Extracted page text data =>
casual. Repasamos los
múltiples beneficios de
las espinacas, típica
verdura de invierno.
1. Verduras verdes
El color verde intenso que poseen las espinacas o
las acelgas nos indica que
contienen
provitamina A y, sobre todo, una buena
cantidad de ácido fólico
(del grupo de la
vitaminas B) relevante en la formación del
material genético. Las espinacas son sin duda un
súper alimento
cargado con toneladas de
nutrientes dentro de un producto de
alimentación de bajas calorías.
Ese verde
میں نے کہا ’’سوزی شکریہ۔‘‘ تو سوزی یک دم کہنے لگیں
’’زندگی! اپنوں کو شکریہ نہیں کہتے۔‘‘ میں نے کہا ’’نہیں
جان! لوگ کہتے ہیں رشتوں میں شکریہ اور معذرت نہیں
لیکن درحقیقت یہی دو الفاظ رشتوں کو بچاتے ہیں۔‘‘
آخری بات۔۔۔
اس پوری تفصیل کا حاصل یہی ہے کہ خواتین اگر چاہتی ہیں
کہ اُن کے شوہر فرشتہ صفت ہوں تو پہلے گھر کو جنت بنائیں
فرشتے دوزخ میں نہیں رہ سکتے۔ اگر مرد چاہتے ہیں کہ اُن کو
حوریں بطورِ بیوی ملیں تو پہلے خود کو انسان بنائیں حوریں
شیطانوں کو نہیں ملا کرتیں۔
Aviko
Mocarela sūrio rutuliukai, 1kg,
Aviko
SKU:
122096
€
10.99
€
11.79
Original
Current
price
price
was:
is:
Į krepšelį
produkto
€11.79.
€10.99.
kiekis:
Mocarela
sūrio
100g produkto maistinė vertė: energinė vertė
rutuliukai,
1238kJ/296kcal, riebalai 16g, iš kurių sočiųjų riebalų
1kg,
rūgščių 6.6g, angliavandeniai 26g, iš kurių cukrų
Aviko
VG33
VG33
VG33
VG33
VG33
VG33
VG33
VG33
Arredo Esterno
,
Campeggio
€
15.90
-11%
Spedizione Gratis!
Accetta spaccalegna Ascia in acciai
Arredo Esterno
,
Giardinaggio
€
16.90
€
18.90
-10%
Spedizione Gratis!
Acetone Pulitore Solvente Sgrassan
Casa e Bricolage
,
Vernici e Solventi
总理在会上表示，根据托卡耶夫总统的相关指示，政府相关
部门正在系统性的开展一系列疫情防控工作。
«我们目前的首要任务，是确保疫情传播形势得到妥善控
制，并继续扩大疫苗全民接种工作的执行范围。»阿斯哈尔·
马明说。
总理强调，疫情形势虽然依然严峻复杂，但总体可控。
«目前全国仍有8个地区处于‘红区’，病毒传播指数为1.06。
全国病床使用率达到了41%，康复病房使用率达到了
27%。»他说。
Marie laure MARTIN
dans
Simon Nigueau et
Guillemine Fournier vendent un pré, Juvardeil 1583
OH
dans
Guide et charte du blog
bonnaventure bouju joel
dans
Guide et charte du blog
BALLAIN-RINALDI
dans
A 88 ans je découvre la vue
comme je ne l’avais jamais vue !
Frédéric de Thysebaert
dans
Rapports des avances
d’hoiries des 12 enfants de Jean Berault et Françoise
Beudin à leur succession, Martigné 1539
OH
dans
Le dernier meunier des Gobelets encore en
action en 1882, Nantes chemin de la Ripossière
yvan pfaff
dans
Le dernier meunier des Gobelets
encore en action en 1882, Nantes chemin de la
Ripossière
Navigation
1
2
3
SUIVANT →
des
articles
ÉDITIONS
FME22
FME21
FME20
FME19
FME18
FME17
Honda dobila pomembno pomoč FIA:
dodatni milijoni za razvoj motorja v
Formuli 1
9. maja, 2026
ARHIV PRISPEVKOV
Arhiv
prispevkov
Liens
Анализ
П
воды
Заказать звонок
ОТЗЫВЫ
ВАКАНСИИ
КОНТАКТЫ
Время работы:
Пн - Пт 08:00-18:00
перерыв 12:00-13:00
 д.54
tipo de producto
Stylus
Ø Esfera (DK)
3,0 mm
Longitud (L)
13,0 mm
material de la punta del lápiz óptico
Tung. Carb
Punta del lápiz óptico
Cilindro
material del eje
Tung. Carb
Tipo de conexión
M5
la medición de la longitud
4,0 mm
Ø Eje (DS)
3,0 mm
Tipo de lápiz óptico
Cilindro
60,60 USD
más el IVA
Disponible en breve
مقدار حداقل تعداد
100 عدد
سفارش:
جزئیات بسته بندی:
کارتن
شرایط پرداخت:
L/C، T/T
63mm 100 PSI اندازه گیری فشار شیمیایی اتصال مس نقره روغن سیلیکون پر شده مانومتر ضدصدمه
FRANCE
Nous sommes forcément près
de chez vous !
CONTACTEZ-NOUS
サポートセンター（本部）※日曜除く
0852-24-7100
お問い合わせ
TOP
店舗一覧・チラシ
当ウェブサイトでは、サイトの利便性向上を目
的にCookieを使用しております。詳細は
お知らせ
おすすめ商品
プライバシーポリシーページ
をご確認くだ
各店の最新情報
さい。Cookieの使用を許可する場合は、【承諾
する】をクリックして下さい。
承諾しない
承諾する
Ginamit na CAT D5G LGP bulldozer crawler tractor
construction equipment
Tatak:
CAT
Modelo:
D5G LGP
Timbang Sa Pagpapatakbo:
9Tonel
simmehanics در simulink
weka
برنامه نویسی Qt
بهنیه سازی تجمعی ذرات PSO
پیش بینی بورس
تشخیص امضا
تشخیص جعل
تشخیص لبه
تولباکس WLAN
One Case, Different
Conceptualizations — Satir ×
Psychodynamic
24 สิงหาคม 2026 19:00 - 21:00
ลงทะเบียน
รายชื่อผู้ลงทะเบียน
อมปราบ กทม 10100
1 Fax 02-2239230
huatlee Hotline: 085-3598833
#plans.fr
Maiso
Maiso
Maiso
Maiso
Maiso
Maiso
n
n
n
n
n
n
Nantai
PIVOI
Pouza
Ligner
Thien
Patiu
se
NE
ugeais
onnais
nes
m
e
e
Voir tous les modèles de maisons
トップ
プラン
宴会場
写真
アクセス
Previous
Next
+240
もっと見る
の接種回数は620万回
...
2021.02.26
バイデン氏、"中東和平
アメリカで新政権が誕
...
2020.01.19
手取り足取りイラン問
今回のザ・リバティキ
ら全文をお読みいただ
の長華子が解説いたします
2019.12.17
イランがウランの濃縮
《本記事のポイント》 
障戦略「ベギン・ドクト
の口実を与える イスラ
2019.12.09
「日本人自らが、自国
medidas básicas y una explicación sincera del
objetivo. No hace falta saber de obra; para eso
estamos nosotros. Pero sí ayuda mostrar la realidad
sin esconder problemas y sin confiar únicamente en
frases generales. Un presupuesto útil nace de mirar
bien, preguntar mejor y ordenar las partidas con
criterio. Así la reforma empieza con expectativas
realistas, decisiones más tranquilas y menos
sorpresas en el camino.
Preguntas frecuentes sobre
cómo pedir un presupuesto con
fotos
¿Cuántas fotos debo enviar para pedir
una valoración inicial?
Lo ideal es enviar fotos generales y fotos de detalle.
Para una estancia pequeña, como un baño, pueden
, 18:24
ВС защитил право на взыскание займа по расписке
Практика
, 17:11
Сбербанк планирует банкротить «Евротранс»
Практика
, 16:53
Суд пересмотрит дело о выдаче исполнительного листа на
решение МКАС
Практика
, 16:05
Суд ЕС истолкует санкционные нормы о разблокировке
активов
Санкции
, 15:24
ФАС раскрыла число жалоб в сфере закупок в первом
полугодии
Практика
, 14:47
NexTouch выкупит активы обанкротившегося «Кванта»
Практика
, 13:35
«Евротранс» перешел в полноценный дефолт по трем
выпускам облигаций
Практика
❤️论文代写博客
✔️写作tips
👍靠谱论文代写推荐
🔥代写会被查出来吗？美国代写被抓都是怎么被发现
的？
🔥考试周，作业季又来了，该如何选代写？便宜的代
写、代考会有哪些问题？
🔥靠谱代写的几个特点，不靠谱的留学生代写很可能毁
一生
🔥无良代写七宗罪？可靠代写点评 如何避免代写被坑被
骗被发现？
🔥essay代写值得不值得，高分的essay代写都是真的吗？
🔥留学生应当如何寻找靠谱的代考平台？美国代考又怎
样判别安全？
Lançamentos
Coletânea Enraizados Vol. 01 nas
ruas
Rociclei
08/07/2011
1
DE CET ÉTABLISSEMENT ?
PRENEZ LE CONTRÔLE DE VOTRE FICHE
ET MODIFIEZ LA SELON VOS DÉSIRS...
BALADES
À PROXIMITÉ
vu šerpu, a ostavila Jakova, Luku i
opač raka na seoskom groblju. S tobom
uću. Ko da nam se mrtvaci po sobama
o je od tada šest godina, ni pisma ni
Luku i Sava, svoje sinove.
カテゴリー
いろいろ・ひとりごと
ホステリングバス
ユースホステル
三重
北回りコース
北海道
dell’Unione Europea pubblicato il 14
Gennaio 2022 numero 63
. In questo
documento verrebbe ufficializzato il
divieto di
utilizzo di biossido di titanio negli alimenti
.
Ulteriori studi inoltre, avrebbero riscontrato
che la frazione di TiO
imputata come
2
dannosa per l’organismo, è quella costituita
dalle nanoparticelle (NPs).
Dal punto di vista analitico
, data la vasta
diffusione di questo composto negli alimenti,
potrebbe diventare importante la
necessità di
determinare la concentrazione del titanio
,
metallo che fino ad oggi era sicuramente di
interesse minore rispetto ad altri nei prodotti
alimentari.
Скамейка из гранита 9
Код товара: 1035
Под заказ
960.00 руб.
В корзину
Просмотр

WHAT YOU WILL DO =>
All lines in the entries above that hold the word "dernier" need to be copied.

RESPONSE BOX =>
Le dernier meunier des Gobelets encore en
Le dernier meunier des Gobelets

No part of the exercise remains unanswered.